Un casse-tête long à rassembler

C’est vrai que ce n’est pas le sujet le plus agréable à aborder. Pour certaines personnes, la simple évocation de leur propre mort suffit à causer un malaise. Mais une chose est sûre, planifier ses dernières volontés et rédiger un testament est le meilleur service que l’on peut rendre à ses proches parce que, dans le cas contraire, c’est un joli casse-tête qu’on leur laisse en héritage.

«Les choses sont plus compliquées quand il n’y a pas de testament, admet la notaire granbyenne Monique Saurette. Dans ces cas-là, la succession est traitée selon les dispositions du Code civil.»

C’est là que les choses se compliquent, surtout dans le cas de couples vivant en union de fait.

Dans le cas d’une succession dite légale, le Code civil prévoit que l’héritage d’un défunt est divisible entre le conjoint avec lequel il était marié ou uni civilement et ses enfants dans la proportion de 1/3 pour le conjoint et 2/3 pour les enfants, donc rien pour le conjoint de fait ou la belle-famille.

Et encore là, il y a toute une série de vérifications à faire, dont les termes du contrat de mariage, avant de pouvoir liquider les biens.

Si le défunt n’a pas de noyau familial proche (ni conjoint ni enfant), l’héritage peut revenir à ses parents, s’ils sont encore vivants, à ses frères et soeurs et en dernier recours, à ses neveux et nièces.

Refus de succession

Il peut parfois arriver que les gens successibles, c’est-à-dire ceux qui ont droit à un héritage, refusent tout simplement leur héritage.

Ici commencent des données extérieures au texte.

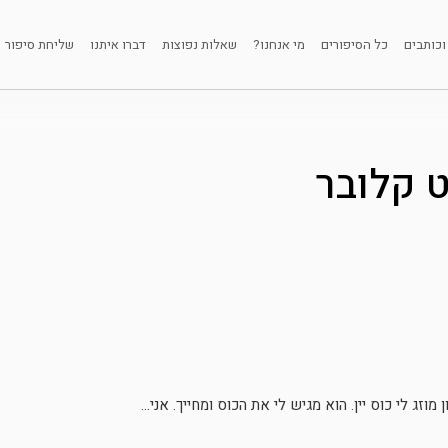
וכותבים
כל הסיפורים
מי אנחנו?
שאלות נפוצות
דברו איתנו
שליחת סיפור
ט קלובר
וזג לי כוס יין. הוא מגיש לי את הכוס ומחייך. אני...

«Ça peut se produire quand les gens croient que la succession est insolvable, explique Me Saurette, c’est-à-dire que la valeur des biens et des liquidités du défunt ne suffirait pas à rembourser la totalité de ses dettes.»

S’il y a un doute sur la solvabilité d’une succession, les successibles ont le loisir d’attendre la publication d’un avis de clôture d’inventaire, réalisé par le ministère du Revenu du Québec, avant de prendre leur décision. Cet inventaire permet d’avoir un portrait précis des possessions et des dettes du défunt et de déterminer si elle est solvable ou non.

Si un avis d’inventaire est préparé, que les successibles acceptent la succession, ils sont considérés comme étant héritiers. À ce titre, ils auront à rembourser les dettes du défunt, mais leur responsabilité sera limitée à la seule valeur des biens. Ils n’auront pas à débourser de leur propre argent.

«Dans le cas où les gens acceptent la succession avant même la préparation de l’inventaire, ils sont tenus responsables de toutes les dettes du défunt, précise Monique Saurette. C’est pourquoi il est plus prudent d’attendre l’avis de clôture d’inventaire en cas de doute.»

D’ailleurs, la notaire prévient les gens de ne pas disposer des biens d’un défunt ni de les utiliser à leur propre profit avant la confection de l’inventaire parce que ce geste est automatiquement considéré comme étant une acceptation de la succession.

Et si, au terme de toutes leurs réflexions, les successibles décident de refuser une succession, la balle est envoyée dans le camp du ministère du Revenu.

«Ce sera aux gens du Ministère de voir au remboursement des dettes et à la liquidation des biens», reprend Mme Saurette. (Voir autre texte).

Héritiers inconnus

Il peut aussi arriver qu’un défunt n’ait aucun héritier connu. Le liquidateur doit alors entreprendre un travail de recherche pour tenter de retrouver les gens qui seraient en droit d’hériter.

«Lorsque l’on fait face à une personne qui n’a pas de famille proche, on doit parfois faire appel à des chercheurs d’héritiers, des gens qui font un travail d’enquête pour tenter de retrouver un parent quelconque, indique Monique Saurette. Généralement, ils ont pas mal de succès et finissent par retrouver quelqu’un. Leurs services sont particulièrement bienvenus dans le cas de personnes qui ont immigré ici et qui n’ont de famille que dans leur pays d’origine.»